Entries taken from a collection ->
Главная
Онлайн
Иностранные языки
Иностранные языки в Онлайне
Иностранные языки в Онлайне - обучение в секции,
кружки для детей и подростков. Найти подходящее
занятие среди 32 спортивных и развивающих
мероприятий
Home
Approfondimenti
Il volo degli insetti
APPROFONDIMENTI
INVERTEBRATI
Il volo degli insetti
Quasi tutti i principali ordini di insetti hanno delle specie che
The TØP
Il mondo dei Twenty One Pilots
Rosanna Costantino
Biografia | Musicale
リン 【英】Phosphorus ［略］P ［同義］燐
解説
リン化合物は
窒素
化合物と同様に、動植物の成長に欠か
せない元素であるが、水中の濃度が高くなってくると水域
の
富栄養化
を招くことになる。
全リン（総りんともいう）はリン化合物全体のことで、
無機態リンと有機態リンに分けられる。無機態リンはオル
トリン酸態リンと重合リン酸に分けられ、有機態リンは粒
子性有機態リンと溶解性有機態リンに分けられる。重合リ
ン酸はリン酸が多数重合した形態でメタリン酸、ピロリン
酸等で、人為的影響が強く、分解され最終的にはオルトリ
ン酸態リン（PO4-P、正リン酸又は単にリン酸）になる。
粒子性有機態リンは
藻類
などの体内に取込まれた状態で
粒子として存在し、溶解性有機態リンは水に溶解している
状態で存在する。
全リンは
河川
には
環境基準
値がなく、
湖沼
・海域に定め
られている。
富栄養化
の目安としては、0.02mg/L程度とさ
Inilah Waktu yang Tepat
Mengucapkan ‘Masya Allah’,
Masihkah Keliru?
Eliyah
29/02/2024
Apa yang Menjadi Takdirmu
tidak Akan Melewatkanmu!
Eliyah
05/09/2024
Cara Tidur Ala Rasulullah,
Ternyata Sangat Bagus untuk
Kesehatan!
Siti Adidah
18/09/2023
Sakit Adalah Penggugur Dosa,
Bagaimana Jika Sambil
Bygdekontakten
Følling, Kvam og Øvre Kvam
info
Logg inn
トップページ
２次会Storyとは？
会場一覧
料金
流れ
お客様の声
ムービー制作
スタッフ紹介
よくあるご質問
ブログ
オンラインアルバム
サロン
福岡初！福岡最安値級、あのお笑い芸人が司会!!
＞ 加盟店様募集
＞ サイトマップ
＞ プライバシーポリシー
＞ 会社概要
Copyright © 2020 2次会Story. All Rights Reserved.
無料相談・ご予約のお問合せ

What the task asks -> A single figure is required: the number of lines above in which the string "языки" appears.

Result for this exercise -> 3